Each speed carries with it a GWEI fee. The faster the transaction the higher the GWEI, the slower the transaction the lower the GWEI.
GWEI is used as part of the calculation used to work out how much gas fee needs to be paid.
Although the transaction has a reference of speed, the speed at which the transaction is carried out remains unchanged.
What is really happening is the speed, and higher gas fee, attracts miners – who can pick and choose which transactions they process.
They of course always choose the highest gas paying transactions first, as this is more revenue for them.
So, by setting up faster transaction speed and paying higher GWEI amount, miners prioritize these, and they are processed faster than others.
This can be important if a major brand was to release an NFT set that is in huge demand. There may be many more people trying to mint an NFT than NFTs available.
In this scenario the highest paying gas fee bids will likely grab the NFTs above standard gas fee bids, and certainly above slow paying gas fee bids.
It is simple economics of supply and demand.
New Ethereum 2.0 Process
In 2022 Ethereum is moving to the new Ethereum 2.0 methodology.

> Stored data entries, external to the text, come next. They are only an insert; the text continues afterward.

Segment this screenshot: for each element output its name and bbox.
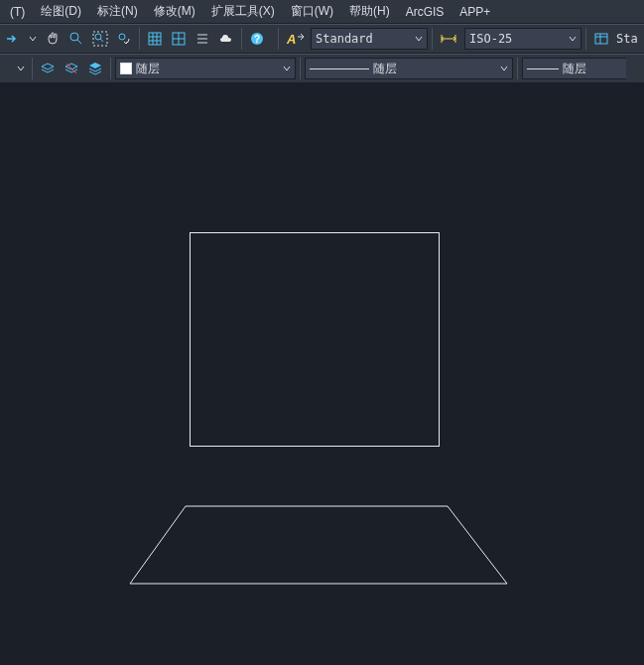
arrow-right-icon[interactable] — [2, 28, 24, 50]
dropdown-arrow-icon[interactable] — [26, 28, 40, 50]
chevron-down-icon — [569, 32, 577, 46]
svg-text:?: ? — [254, 34, 260, 45]
layer-manager-icon[interactable] — [84, 58, 106, 79]
rectangle-shape — [190, 232, 440, 447]
chevron-down-icon — [283, 62, 291, 75]
svg-line-1 — [77, 40, 81, 44]
textstyle-combo[interactable]: Standard — [311, 28, 428, 50]
svg-point-5 — [119, 34, 125, 40]
layer-iso-icon[interactable] — [37, 58, 59, 79]
toolbar-1: ? A Standard ISO-25 Sta — [0, 24, 644, 54]
color-swatch-icon — [120, 63, 132, 74]
menu-annotate[interactable]: 标注(N) — [89, 0, 146, 23]
menu-window[interactable]: 窗口(W) — [283, 0, 341, 23]
help-icon[interactable]: ? — [246, 28, 268, 50]
chevron-down-icon — [500, 62, 508, 75]
svg-line-3 — [100, 39, 103, 42]
chevron-down-icon — [415, 32, 423, 46]
svg-marker-28 — [130, 506, 507, 584]
color-combo[interactable]: 随层 — [115, 58, 296, 79]
separator — [139, 28, 140, 50]
color-value: 随层 — [136, 61, 160, 77]
zoom-window-icon[interactable] — [65, 28, 87, 50]
right-truncated-label: Sta — [616, 32, 638, 46]
separator — [32, 58, 33, 79]
separator — [110, 58, 111, 79]
dimstyle-icon[interactable] — [437, 28, 462, 50]
menu-appplus[interactable]: APP+ — [451, 2, 498, 22]
separator — [585, 28, 586, 50]
textstyle-icon[interactable]: A — [283, 28, 309, 50]
linetype-combo[interactable]: 随层 — [305, 58, 513, 79]
separator — [278, 28, 279, 50]
grid1-icon[interactable] — [144, 28, 166, 50]
zoom-extents-icon[interactable] — [89, 28, 111, 50]
menu-help[interactable]: 帮助(H) — [341, 0, 398, 23]
separator — [241, 28, 242, 50]
pan-icon[interactable] — [42, 28, 64, 50]
drawing-canvas[interactable] — [0, 83, 644, 665]
grid2-icon[interactable] — [168, 28, 190, 50]
dropdown-arrow-icon[interactable] — [14, 58, 28, 79]
svg-point-0 — [70, 33, 78, 41]
textstyle-value: Standard — [316, 32, 373, 46]
linetype-value: 随层 — [373, 61, 397, 77]
svg-rect-27 — [191, 233, 440, 447]
lineweight-value: 随层 — [563, 61, 586, 77]
menu-modify[interactable]: 修改(M) — [146, 0, 203, 23]
table-icon[interactable] — [590, 28, 612, 50]
svg-text:A: A — [286, 32, 296, 47]
layer-uniso-icon[interactable] — [61, 58, 82, 79]
trapezoid-shape — [129, 505, 508, 585]
svg-rect-23 — [595, 34, 607, 44]
separator — [300, 58, 301, 79]
list-icon[interactable] — [192, 28, 213, 50]
dimstyle-combo[interactable]: ISO-25 — [464, 28, 581, 50]
line-sample-icon — [527, 68, 559, 69]
svg-rect-6 — [149, 33, 161, 45]
separator — [517, 58, 518, 79]
menu-bar: (T) 绘图(D) 标注(N) 修改(M) 扩展工具(X) 窗口(W) 帮助(H… — [0, 0, 644, 24]
zoom-previous-icon[interactable] — [113, 28, 135, 50]
separator — [432, 28, 433, 50]
lineweight-combo[interactable]: 随层 — [522, 58, 626, 79]
menu-express[interactable]: 扩展工具(X) — [203, 0, 283, 23]
menu-draw[interactable]: 绘图(D) — [33, 0, 89, 23]
toolbar-2: 随层 随层 随层 — [0, 54, 644, 83]
menu-arcgis[interactable]: ArcGIS — [398, 2, 452, 22]
cloud-icon[interactable] — [215, 28, 237, 50]
dimstyle-value: ISO-25 — [469, 32, 512, 46]
line-sample-icon — [310, 68, 369, 69]
menu-t[interactable]: (T) — [2, 2, 33, 22]
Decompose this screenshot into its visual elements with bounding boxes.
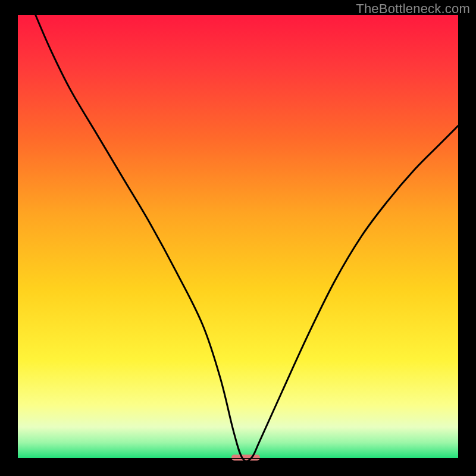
watermark-text: TheBottleneck.com: [356, 1, 470, 17]
chart-frame: TheBottleneck.com: [0, 0, 476, 476]
optimal-range-marker: [231, 455, 260, 461]
bottleneck-chart: [0, 0, 476, 476]
plot-background: [18, 15, 458, 458]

The migration has three main aims:
- Tighten and enhance security in the blockchain
- Increase the number of transactions per seconds permittable
- Improve environmental factors
Now, as you will see, none of the three goals are intending to reduce gas fees.
This seems a little strange as the Ethereum blockchain could potentially lose out to up and coming networks such as Solana, which is hot on the heels of Ethereum, but also Polygon.
Polygon has a way to go to complete with Solana let alone Ethereum, but anything is possible in the NFT space right now.
We carried out some research that shows the average gas price on the Ethereum network is $116. This is 46% of the average NFT mint price of $249.
Almost half of the average of every mint is spent in Ethereum gas fees.
This means an average NFT must increase by 46% just to break even. This is unsustainable in the longer term.
The migration from Proof of Work to Proof of Stake puts the control in to a completely different set of transaction processors.
Moving away from miners, and in to Ethereum holders, may disrupt the industry enough to lower gas fees once and for all.
Fees will still be payable, as Ethereum holders will need an incentive to stake their Ethereum to validate transactions – but as the high energy costs not only impact the environment favorably, but also overheads, it should in theory mean more ETH holders that stake increase supply and reduce scarcity.
It is whether or not the Ethereum network can successful step in and help reduce gas fee costs once Ethereum launches, rather than allowing the holders to continue to drive gas fees to the levels we see them now.
If this happens it could see the slow demise of the Ethereum network, even after the migration to Ethereum 2.0, in favor of almost zero gas fee networks such as Solana.
Even Mike Tyson tweeted recently he is going ‘all in on Solana’.
With Solanart – the largest Solana based NFT marketplace – receiving a recent investment valuing it over $1 billion, this network is certainly one to watch.
When is Ethereum 2.0 Go Live
Ethereum 2.0 is due to launch between Summer and Autumn 2022.
No exact date has been set yet, so this date although speculation has been in the pipeline for over two years and recent communication from the founder, Vitalik Buterin, seems to suggest they are ready this year to implement the changes to the network.
Once the implementation happens, we will have to be patient to find out how this affects the Ethereum network and the NFT industry.
Considering gas fees are on average 46% of the average mint price of an NFT, and the environmental impact has been poor, it hasn’t stopped the Ethereum network – with the help of OpenSea – become the dominant force in the NFT industry.
Considering Ethereum 2.0 is set to only improve things, even if it doesn’t completely irradicate the eye watering gas fees most buyers and minters experience, unless it unleashes issues and security flaws into the network, the likelihood of it being outdone by competitors is low.
It is certainly an intriguing space to monitor.